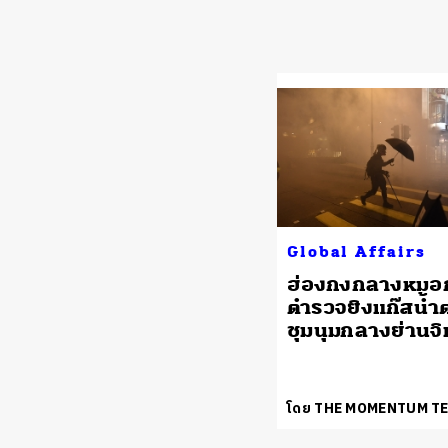
Global Affairs
ฮ่องกงกลางหมอ
ตำรวจยิงแก๊สน้ำตา
ชุมนุมกลางย่านจิ
โดย THE MOMENTUM T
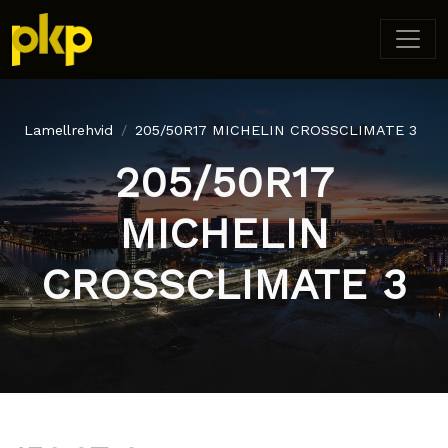
Lamellrehvid
205/50R17 MICHELIN CROSSCLIMATE 3
205/50R17
MICHELIN
CROSSCLIMATE 3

______

Your assignment :: Could you restate the material word for word, omitting the pictures?

The completed task ::
Global Affairs
ฮ่องกงกลางหมอ
ตำรวจยิงแก๊สน้ำตา
ชุมนุมกลางย่านจิ
โดย THE MOMENTUM T
Lamellrehvid
205/50R17 MICHELIN CROSSCLIMATE 3
205/50R17
MICHELIN
CROSSCLIMATE 3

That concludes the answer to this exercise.